◆ **Supplied records**
════════════════

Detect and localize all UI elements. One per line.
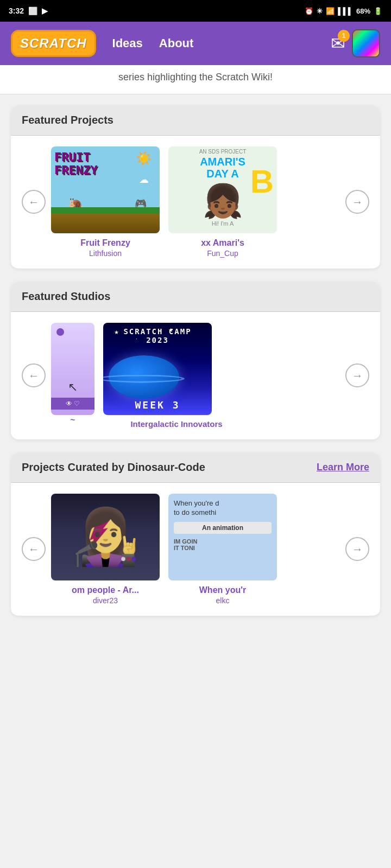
nav-icons: ✉ 1 — [331, 29, 380, 58]
project-card-girl[interactable]: 👩‍🎤 om people - Ar... diver23 — [51, 494, 160, 605]
girl-thumb-bg: 👩‍🎤 — [51, 494, 160, 580]
featured-projects-content: ← FRUITFRENZY ☀️ ☁ 🎮 🐌 — [11, 136, 380, 269]
amari-big-b: B — [250, 163, 274, 200]
studio-card-camp[interactable]: ★ · ★ · ★ SCRATCH CAMP2023 WEEK 3 Interg… — [103, 323, 250, 429]
featured-studios-header: Featured Studios — [11, 282, 380, 312]
cursor-icon: ↖ — [68, 380, 78, 394]
camp-studio-thumbnail: ★ · ★ · ★ SCRATCH CAMP2023 WEEK 3 — [103, 323, 212, 415]
fruit-frenzy-author: Lithfusion — [51, 249, 160, 258]
eye-icon: 👁 ♡ — [66, 400, 80, 407]
youtube-icon: ▶ — [42, 7, 48, 15]
nav-ideas[interactable]: Ideas — [112, 36, 143, 50]
learn-more-link[interactable]: Learn More — [317, 462, 369, 473]
user-avatar[interactable] — [352, 29, 380, 58]
projects-carousel-row: ← FRUITFRENZY ☀️ ☁ 🎮 🐌 — [22, 146, 369, 258]
anim-bottom-text: IM GOINIT TONI — [174, 538, 272, 551]
girl-project-author: diver23 — [51, 596, 160, 605]
amari-sds-label: AN SDS PROJECT — [199, 149, 247, 155]
animation-project-author: elkc — [168, 596, 277, 605]
projects-next-button[interactable]: → — [345, 190, 369, 214]
amari-sub-text: Hi! I'm A — [212, 220, 234, 227]
partial-top-text: series highlighting the Scratch Wiki! — [118, 72, 273, 82]
bluetooth-icon: ✳ — [317, 7, 323, 15]
curated-prev-icon: ← — [28, 543, 39, 556]
partial-top-content: series highlighting the Scratch Wiki! — [0, 65, 391, 94]
animation-project-thumbnail: When you're dto do somethi An animation … — [168, 494, 277, 580]
ff-sun-icon: ☀️ — [136, 151, 152, 166]
curated-next-button[interactable]: → — [345, 537, 369, 561]
fruit-frenzy-title: Fruit Frenzy — [51, 238, 160, 249]
anim-label-text: An animation — [174, 522, 272, 534]
curated-projects-header: Projects Curated by Dinosaur-Code Learn … — [11, 452, 380, 483]
girl-portrait-image: 👩‍🎤 — [72, 505, 140, 569]
animation-project-title: When you'r — [168, 585, 277, 596]
featured-projects-title: Featured Projects — [22, 114, 113, 126]
time: 3:32 — [9, 7, 24, 15]
amari-thumbnail: AN SDS PROJECT AMARI'SDAY A B 👧🏾 Hi! I'm… — [168, 146, 277, 233]
nav-links: Ideas About — [112, 36, 320, 50]
alarm-icon: ⏰ — [305, 7, 313, 15]
prev-arrow-icon: ← — [28, 196, 39, 208]
battery-level: 68% — [356, 7, 370, 15]
curated-projects-title: Projects Curated by Dinosaur-Code — [22, 461, 205, 474]
project-card-amari[interactable]: AN SDS PROJECT AMARI'SDAY A B 👧🏾 Hi! I'm… — [168, 146, 277, 258]
studios-carousel-row: ← ↖ 👁 ♡ ~ — [22, 323, 369, 429]
curated-prev-button[interactable]: ← — [22, 537, 46, 561]
girl-project-title: om people - Ar... — [51, 585, 160, 596]
amari-author: Fun_Cup — [168, 249, 277, 258]
featured-projects-section: Featured Projects ← FRUITFRENZY ☀️ ☁ 🎮 🐌 — [11, 105, 380, 269]
navbar: SCRATCH Ideas About ✉ 1 — [0, 22, 391, 65]
wifi-icon: 📶 — [326, 7, 335, 15]
amari-character: 👧🏾 — [203, 182, 243, 220]
mail-badge: 1 — [338, 30, 350, 42]
curated-carousel-row: ← 👩‍🎤 om people - Ar... diver23 — [22, 494, 369, 605]
featured-studios-section: Featured Studios ← ↖ 👁 ♡ ~ — [11, 282, 380, 439]
studios-prev-button[interactable]: ← — [22, 363, 46, 387]
studio-footer: 👁 ♡ — [51, 398, 94, 410]
battery-icon: 🔋 — [374, 7, 382, 15]
ff-game-title: FRUITFRENZY — [54, 151, 97, 177]
cursor-studio-thumbnail: ↖ 👁 ♡ — [51, 323, 94, 415]
camp-ring — [103, 374, 185, 382]
studios-carousel-items: ↖ 👁 ♡ ~ ★ · ★ · ★ — [51, 323, 340, 429]
studio-dot-icon — [56, 328, 64, 336]
amari-title: xx Amari's — [168, 238, 277, 249]
status-bar: 3:32 ⬜ ▶ ⏰ ✳ 📶 ▌▌▌ 68% 🔋 — [0, 0, 391, 22]
scratch-logo[interactable]: SCRATCH — [11, 30, 96, 57]
projects-prev-button[interactable]: ← — [22, 190, 46, 214]
projects-carousel-items: FRUITFRENZY ☀️ ☁ 🎮 🐌 Fruit Frenzy Lithfu… — [51, 146, 340, 258]
camp-week-text: WEEK 3 — [103, 399, 212, 411]
featured-projects-header: Featured Projects — [11, 105, 380, 136]
curated-next-icon: → — [352, 543, 363, 556]
camera-icon: ⬜ — [28, 7, 37, 15]
studios-prev-icon: ← — [28, 369, 39, 382]
mail-icon-wrapper[interactable]: ✉ 1 — [331, 33, 345, 54]
studios-next-icon: → — [352, 369, 363, 382]
featured-studios-content: ← ↖ 👁 ♡ ~ — [11, 312, 380, 439]
camp-title-text: SCRATCH CAMP2023 — [103, 327, 212, 344]
studios-next-button[interactable]: → — [345, 363, 369, 387]
ff-cloud-icon: ☁ — [139, 174, 149, 186]
animation-thumb-bg: When you're dto do somethi An animation … — [168, 494, 277, 580]
signal-icon: ▌▌▌ — [338, 7, 353, 15]
curated-projects-content: ← 👩‍🎤 om people - Ar... diver23 — [11, 483, 380, 616]
girl-project-thumbnail: 👩‍🎤 — [51, 494, 160, 580]
status-left: 3:32 ⬜ ▶ — [9, 7, 48, 15]
project-card-animation[interactable]: When you're dto do somethi An animation … — [168, 494, 277, 605]
studio-card-cursor[interactable]: ↖ 👁 ♡ ~ — [51, 323, 94, 429]
nav-about[interactable]: About — [159, 36, 194, 50]
featured-studios-title: Featured Studios — [22, 290, 110, 302]
curated-carousel-items: 👩‍🎤 om people - Ar... diver23 When you'r… — [51, 494, 340, 605]
cursor-studio-title: ~ — [51, 415, 94, 424]
next-arrow-icon: → — [352, 196, 363, 208]
ff-ground — [51, 214, 160, 233]
project-card-fruit-frenzy[interactable]: FRUITFRENZY ☀️ ☁ 🎮 🐌 Fruit Frenzy Lithfu… — [51, 146, 160, 258]
camp-studio-title: Intergalactic Innovators — [103, 419, 250, 429]
curated-projects-section: Projects Curated by Dinosaur-Code Learn … — [11, 452, 380, 616]
fruit-frenzy-thumbnail: FRUITFRENZY ☀️ ☁ 🎮 🐌 — [51, 146, 160, 233]
amari-project-title: AMARI'SDAY A — [200, 156, 245, 180]
anim-top-text: When you're dto do somethi — [174, 499, 272, 518]
status-right: ⏰ ✳ 📶 ▌▌▌ 68% 🔋 — [305, 7, 382, 15]
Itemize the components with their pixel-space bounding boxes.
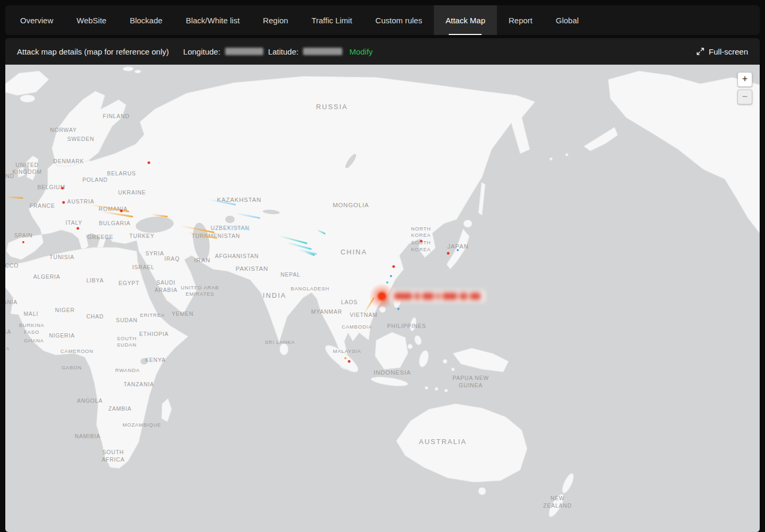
world-map-graphic [5, 65, 760, 532]
zoom-in-button[interactable]: + [737, 72, 752, 87]
tab-traffic-limit[interactable]: Traffic Limit [300, 5, 364, 35]
tab-overview[interactable]: Overview [8, 5, 65, 35]
modify-link[interactable]: Modify [349, 47, 372, 56]
longitude-value-redacted [225, 48, 263, 55]
fullscreen-button[interactable]: Full-screen [696, 47, 748, 56]
toolbar-title: Attack map details (map for reference on… [17, 47, 169, 56]
tab-custom-rules[interactable]: Custom rules [364, 5, 434, 35]
map-toolbar: Attack map details (map for reference on… [5, 38, 760, 65]
latitude-value-redacted [303, 48, 342, 55]
nav-tabs: OverviewWebSiteBlockadeBlack/White listR… [5, 5, 760, 35]
map-panel: Attack map details (map for reference on… [5, 38, 760, 532]
zoom-control: + − [737, 72, 752, 104]
attack-map-page: OverviewWebSiteBlockadeBlack/White listR… [0, 0, 765, 532]
latitude-label: Latitude: [268, 47, 299, 56]
tab-global[interactable]: Global [544, 5, 590, 35]
tab-black-white-list[interactable]: Black/White list [174, 5, 252, 35]
tab-website[interactable]: WebSite [65, 5, 118, 35]
tab-report[interactable]: Report [497, 5, 544, 35]
attack-map[interactable]: + − RUSSIAFINLANDNORWAYSWEDENDENMARKUNIT… [5, 65, 760, 532]
longitude-label: Longitude: [183, 47, 220, 56]
tab-blockade[interactable]: Blockade [118, 5, 174, 35]
zoom-out-button[interactable]: − [737, 90, 752, 104]
fullscreen-label: Full-screen [709, 47, 748, 56]
tab-attack-map[interactable]: Attack Map [434, 5, 497, 35]
fullscreen-icon [696, 47, 705, 56]
tab-region[interactable]: Region [251, 5, 300, 35]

════════════════

Each line from the one containing "Itemize the components" through the end of the listing is to be set down exactly, with all pictures left out.

◆ **Your solution**
Itemize the components with their pixel-space bounding boxes.
world-map-graphic [5, 65, 760, 532]
zoom-in-button[interactable]: + [737, 72, 752, 87]
tab-traffic-limit[interactable]: Traffic Limit [300, 5, 364, 35]
tab-overview[interactable]: Overview [8, 5, 65, 35]
modify-link[interactable]: Modify [349, 47, 372, 56]
longitude-value-redacted [225, 48, 263, 55]
fullscreen-button[interactable]: Full-screen [696, 47, 748, 56]
toolbar-title: Attack map details (map for reference on… [17, 47, 169, 56]
tab-custom-rules[interactable]: Custom rules [364, 5, 434, 35]
map-toolbar: Attack map details (map for reference on… [5, 38, 760, 65]
latitude-value-redacted [303, 48, 342, 55]
nav-tabs: OverviewWebSiteBlockadeBlack/White listR… [5, 5, 760, 35]
map-panel: Attack map details (map for reference on… [5, 38, 760, 532]
zoom-control: + − [737, 72, 752, 104]
attack-map-page: OverviewWebSiteBlockadeBlack/White listR… [0, 0, 765, 532]
latitude-label: Latitude: [268, 47, 299, 56]
tab-global[interactable]: Global [544, 5, 590, 35]
tab-black-white-list[interactable]: Black/White list [174, 5, 252, 35]
tab-website[interactable]: WebSite [65, 5, 118, 35]
tab-report[interactable]: Report [497, 5, 544, 35]
attack-map[interactable]: + − RUSSIAFINLANDNORWAYSWEDENDENMARKUNIT… [5, 65, 760, 532]
longitude-label: Longitude: [183, 47, 220, 56]
tab-blockade[interactable]: Blockade [118, 5, 174, 35]
zoom-out-button[interactable]: − [737, 90, 752, 104]
fullscreen-label: Full-screen [709, 47, 748, 56]
tab-attack-map[interactable]: Attack Map [434, 5, 497, 35]
fullscreen-icon [696, 47, 705, 56]
tab-region[interactable]: Region [251, 5, 300, 35]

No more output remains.